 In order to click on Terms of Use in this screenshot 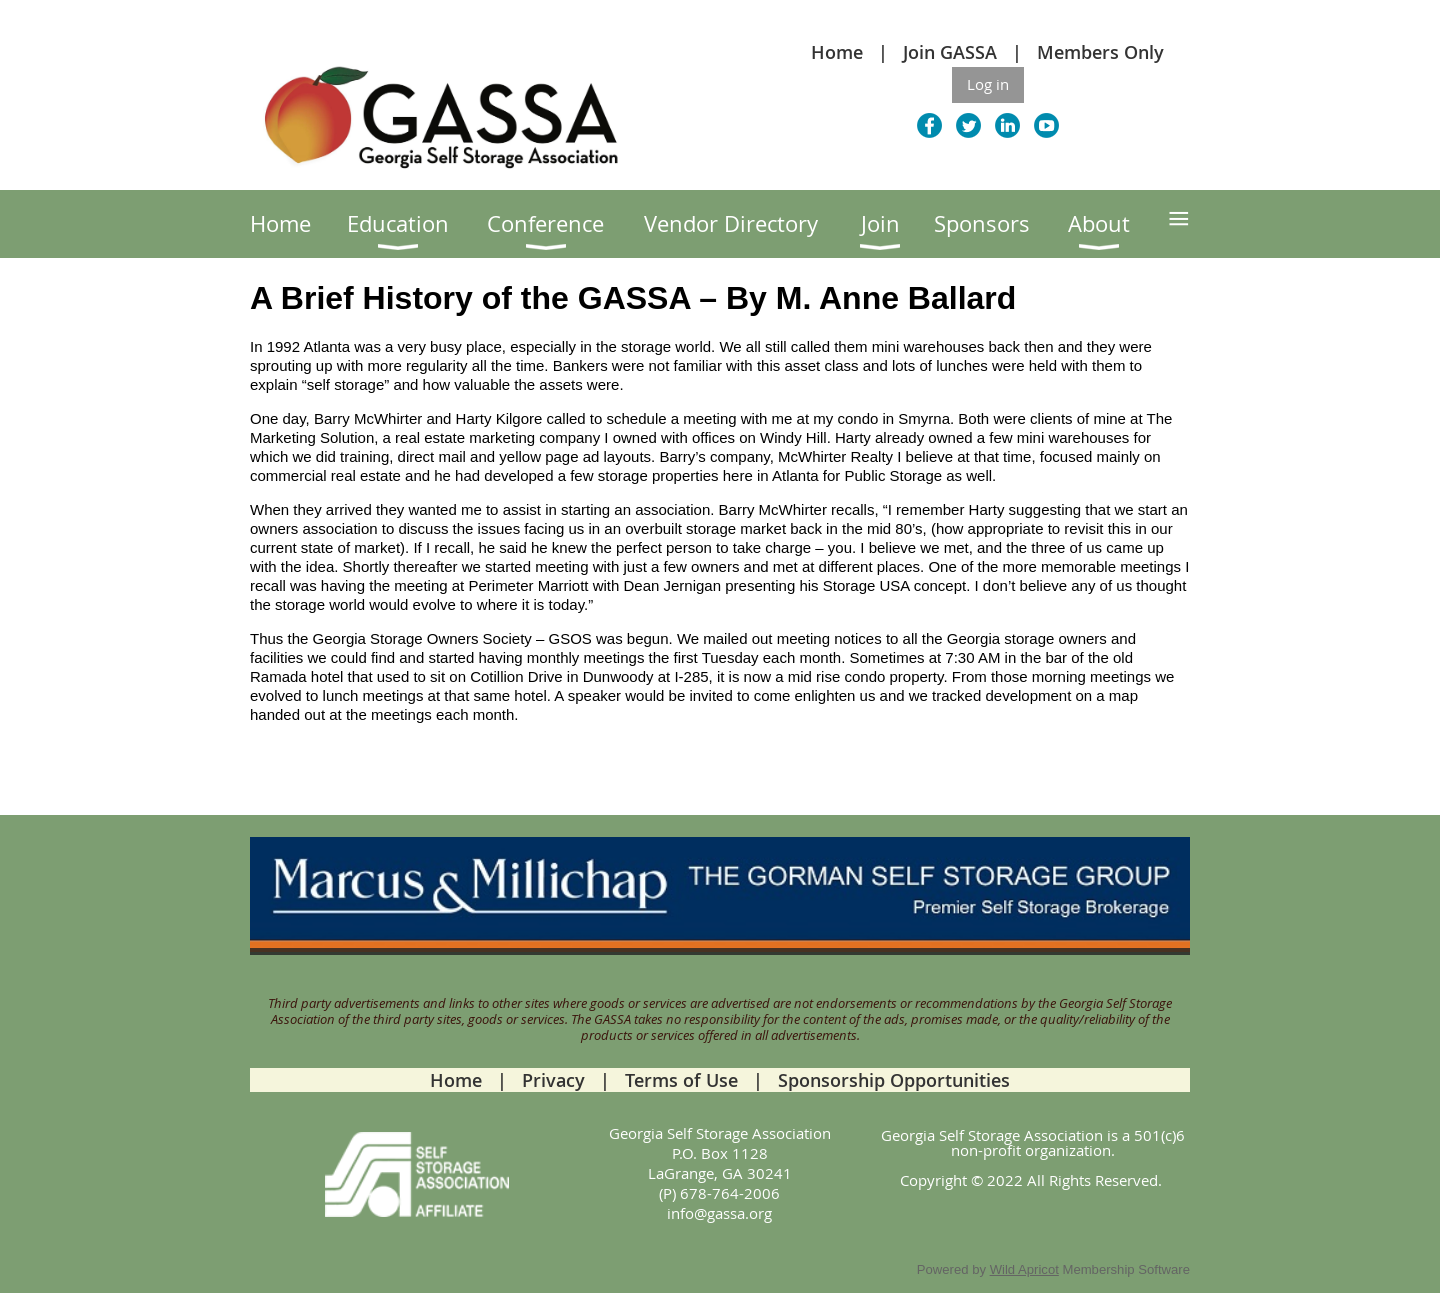, I will do `click(681, 1080)`.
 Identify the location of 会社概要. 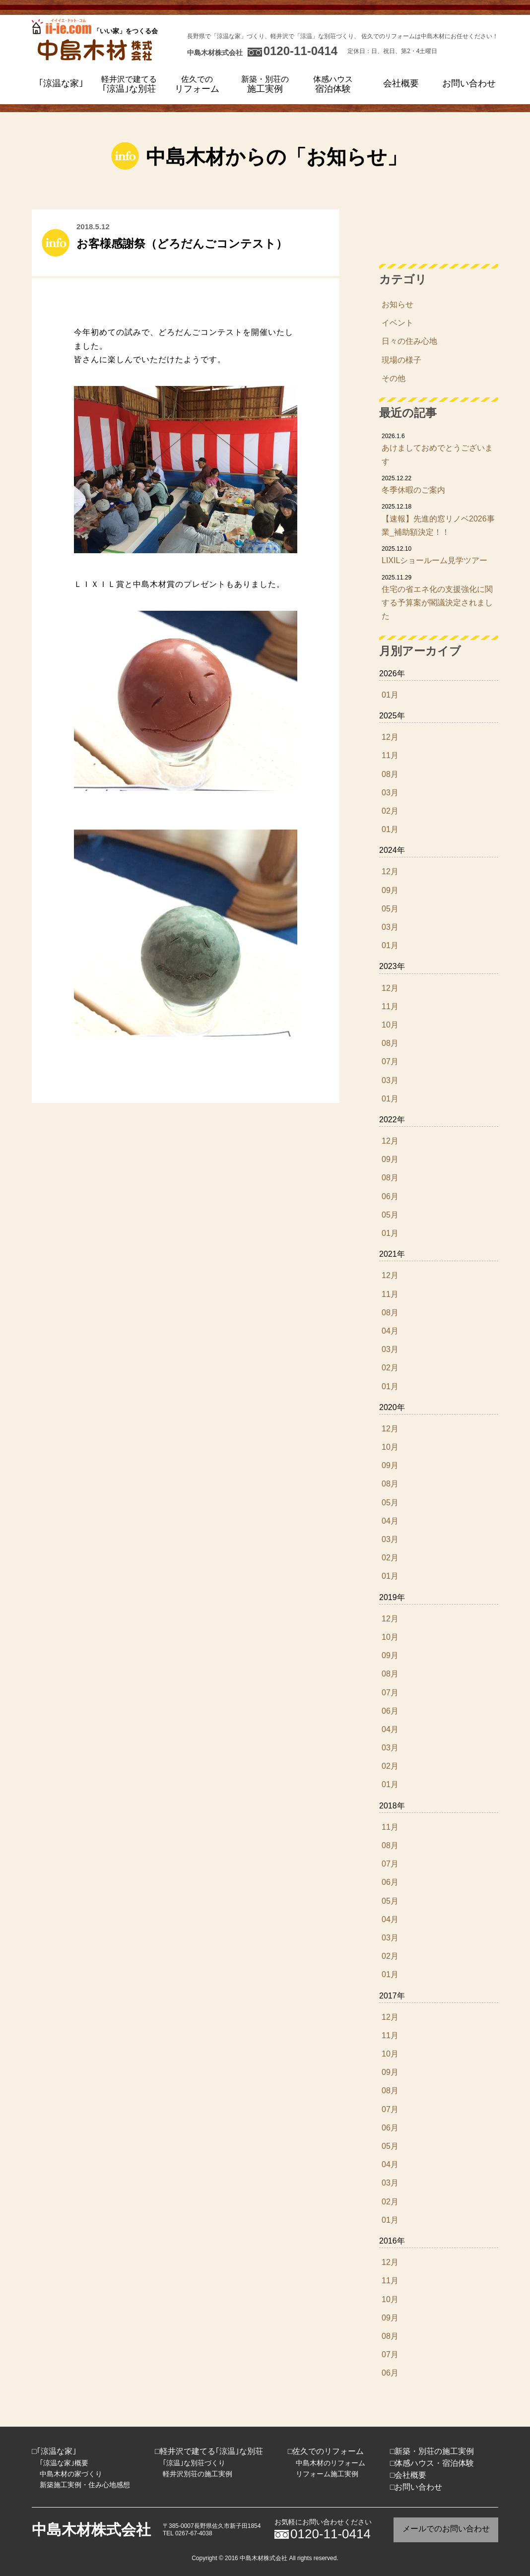
(401, 83).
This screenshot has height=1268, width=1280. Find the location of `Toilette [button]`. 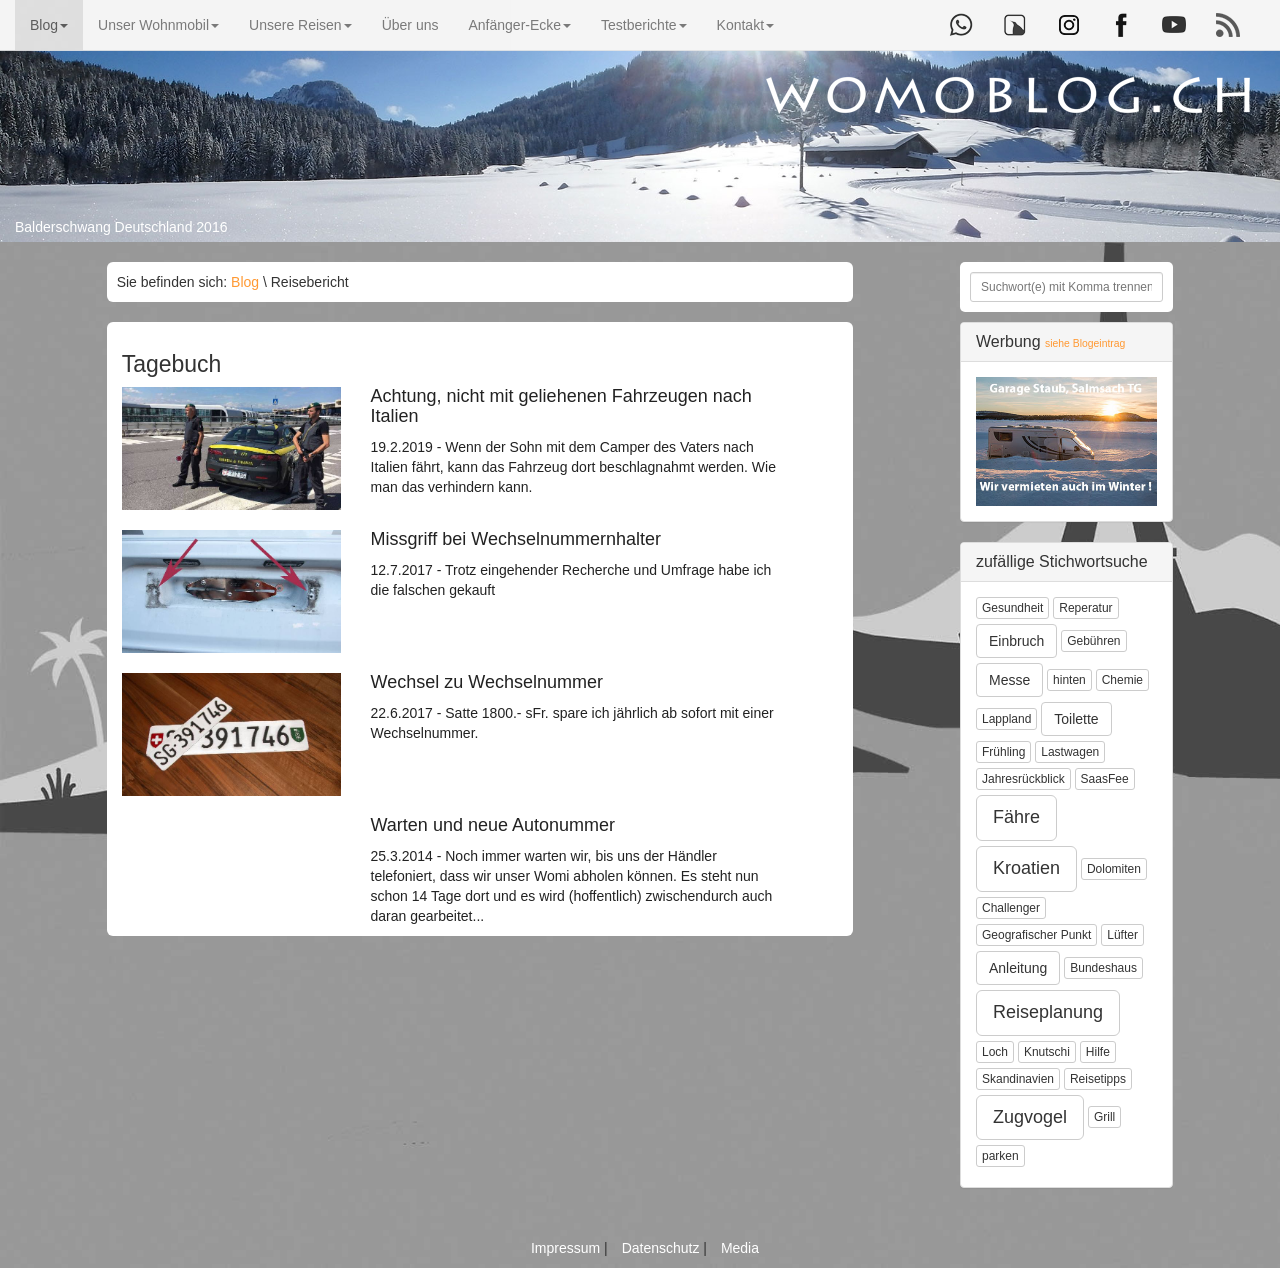

Toilette [button] is located at coordinates (1076, 719).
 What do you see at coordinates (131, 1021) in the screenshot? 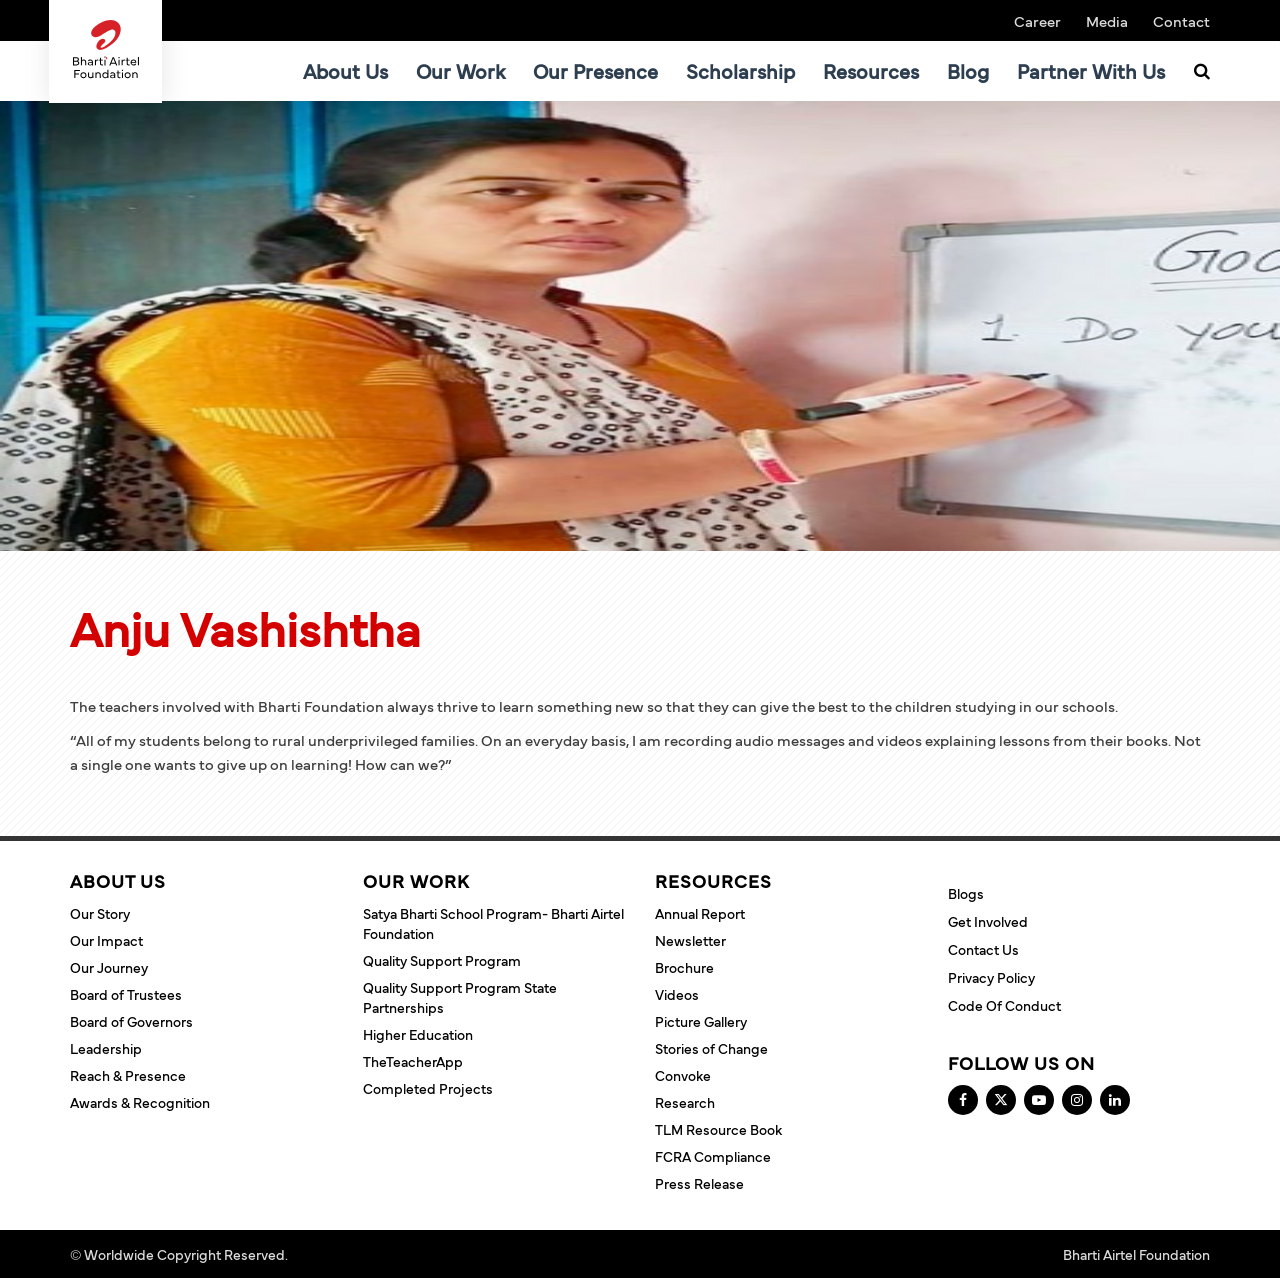
I see `Board of Governors` at bounding box center [131, 1021].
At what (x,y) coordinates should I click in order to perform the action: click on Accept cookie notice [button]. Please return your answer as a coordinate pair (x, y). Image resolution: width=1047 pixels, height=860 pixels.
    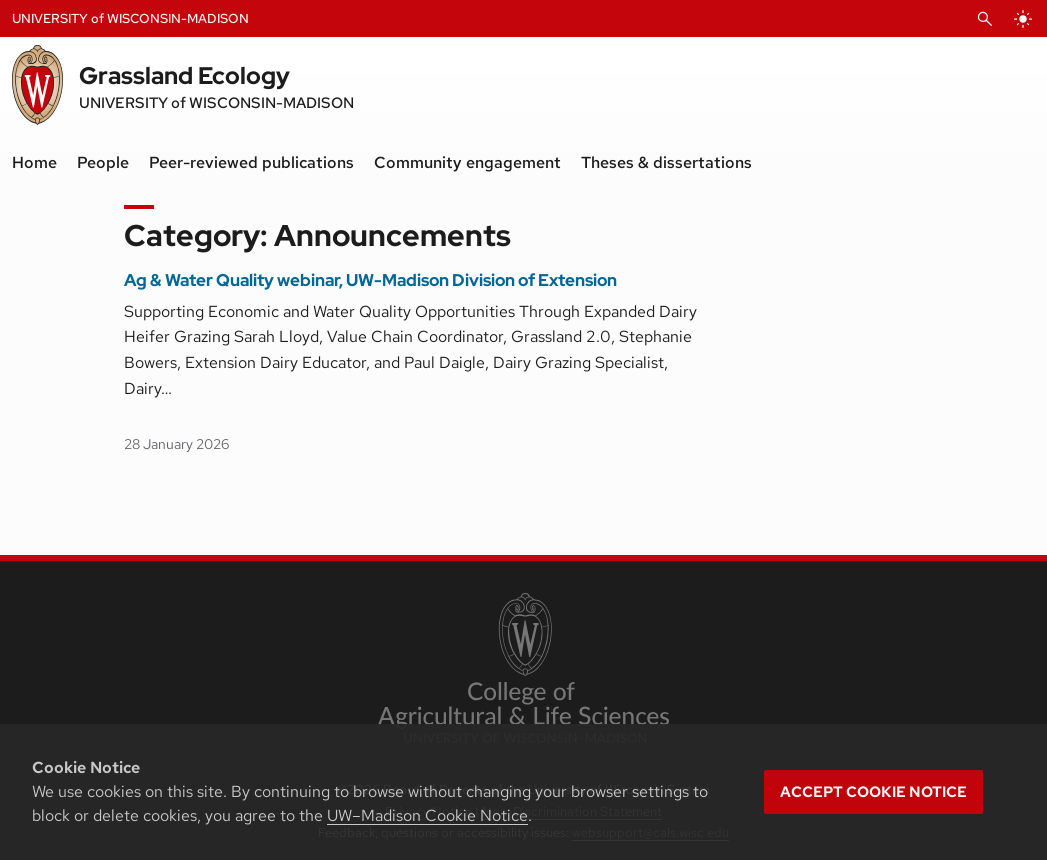
    Looking at the image, I should click on (873, 792).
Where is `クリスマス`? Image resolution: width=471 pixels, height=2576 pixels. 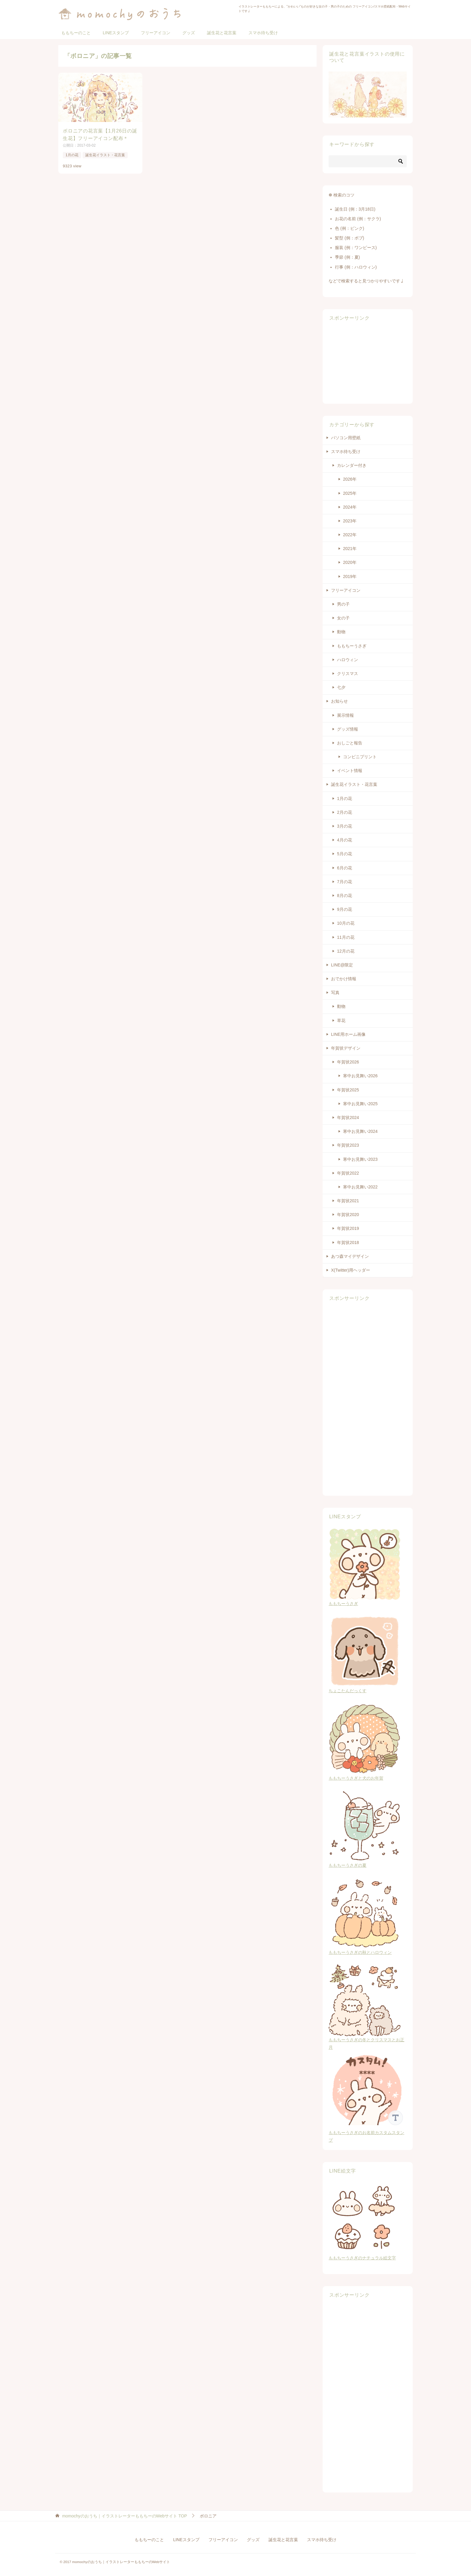
クリスマス is located at coordinates (347, 673).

● PROBLEM REQUIREMENTS: Restate, word for word and without pictures, the lines from the line containing "At what (x,y)" to the last line of the records above.

● OUTPUT FOR THIS EXERCISE:
At what (x,y) coordinates should I click in order to perform the action: click on Accept cookie notice [button]. Please return your answer as a coordinate pair (x, y). Image resolution: width=1047 pixels, height=860 pixels.
    Looking at the image, I should click on (873, 792).
Where is `クリスマス`? Image resolution: width=471 pixels, height=2576 pixels. 
クリスマス is located at coordinates (347, 673).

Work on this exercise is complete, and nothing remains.